- Postmates' robotics division has become an independent company, called Serve Robotics, following the parent company's acquisition by Uber, according to a press release. Serve closed its first funding round, led by venture capital firm Neo with participation by Uber as a minority shareholder, Bloomberg reports. The company will continue to service Postmates deliveries.
- Serve will continue to design, develop and operate autonomous delivery robots that navigate sidewalks in urban markets, and will pursue new partnerships. These bots have served thousands of Los Angeles households, according to the press release, after launching in the city in early 2019. Serve also secured the first permit for robot deliveries in San Francisco in August 2019.
- The company claims these bots are even more convenient in pandemic conditions because of the contactless experience they offer. Prior to the pandemic, MarketsandMarkets estimated the delivery robot market would grow from $11.9 million in 2018 to $34 million in 2024.
The funding round likely injected a $50 million investment into Serve Robotics, Bloomberg reports. Ali Kashani, who runs Postmates' robot deliveries unit, will lead the new company. Serve will operate with 60 employees in San Francisco to start and be independent from Uber, Bloomberg reports. The company will grow its robot fleet to include thousands of bots, Kashani told the publication.
"Over the next two decades, new mobility robots will enter every aspect of our lives—first moving food, then everything else," Kashani said in the release. He told Bloomberg he believe Serve robots could service 5% of U.S. food deliveries by 2026.
Uber is likely spinning off Serve to take a step closer to profitability — a goal the company wants to reach by the close of 2021. CEO Dara Khosrowshahi has been strategically selling off expensive experimental projects to lighten its load, Bloomberg reports, but is also keeping its foot in the door with these concepts by forming commercial deals with these companies or taking stakes in them so Uber could eventually benefit if they become successful.

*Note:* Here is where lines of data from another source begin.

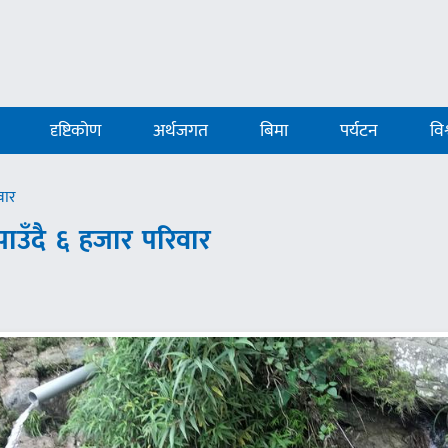
दृष्टिकोण
अर्थजगत
बिमा
पर्यटन
विश
वार
ाउँदै ६ हजार परिवार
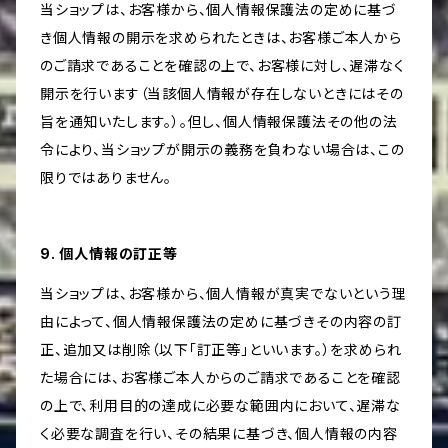
当ショップは、お客様から、個人情報保護法の定めに基づ
き個人情報の開示を求められたときは、お客様ご本人から
のご請求であることを確認の上で、お客様に対し、遅滞なく
開示を行います（当該個人情報が存在しないときにはその
旨を通知いたします。）。但し、個人情報保護法その他の法
令により、当ショップが開示の義務を負わない場合は、この
限りではありません。
9. 個人情報の訂正等
当ショップは、お客様から、個人情報が真実でないという理
由によって、個人情報保護法の定めに基づきその内容の訂
正、追加又は削除（以下「訂正等」といいます。）を求められ
た場合には、お客様ご本人からのご請求であることを確認
の上で、利用目的の達成に必要な範囲内において、遅滞な
く必要な調査を行い、その結果に基づき、個人情報の内容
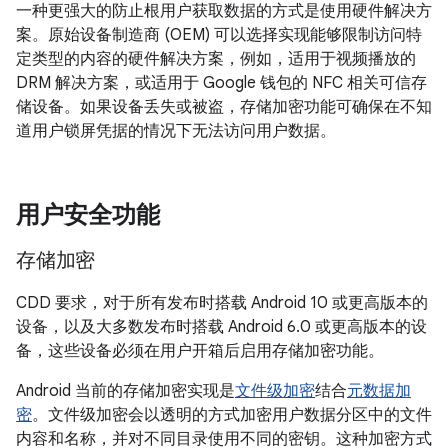
一种更强大的防止根用户获取数据的方式是使用硬件解决方
案。原始设备制造商 (OEM) 可以选择实现能够限制访问特
定类型的内容的硬件解决方案，例如，适用于视频播放的
DRM 解决方案，或适用于 Google 钱包的 NFC 相关可信存
储设备。如果设备丢失或被盗，存储加密功能可确保在不知
道用户锁屏凭据的情况下无法访问用户数据。
用户安全功能
存储加密
CDD 要求，对于所有发布时搭载 Android 10 或更高版本的
设备，以及大多数发布时搭载 Android 6.0 或更高版本的设
备，这些设备必须在用户开箱后启用存储加密功能。
Android 当前的存储加密实现是
文件级加密
结合
元数据加
密
。文件级加密会以透明的方式加密用户数据分区中的文件
内容和名称，并对不同目录使用不同的密钥。这种加密方式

The autonomous bots gives Uber Eats/Postmates an added resource in the competitive delivery space as wary diners continue to seek contactless experiences amid the pandemic. According to Serve, nearly 50% of all restaurant deliveries are within a 40-minute walk, which primes delivery robots for opportunity to grow in this space and complete orders at lower costs to consumers.
Rival DoorDash also began using delivery robots in 2019 through a partnership with Starship. Both companies could use this technology to service both restaurant and grocery delivery orders as they work to expand their reach in new markets. In addition, DoorDash recently acquired Chowbotics, a company that makes automated robots that prepare salads, snacks, cereals and parfaits in businesses like universities, hospitals and grocery stores.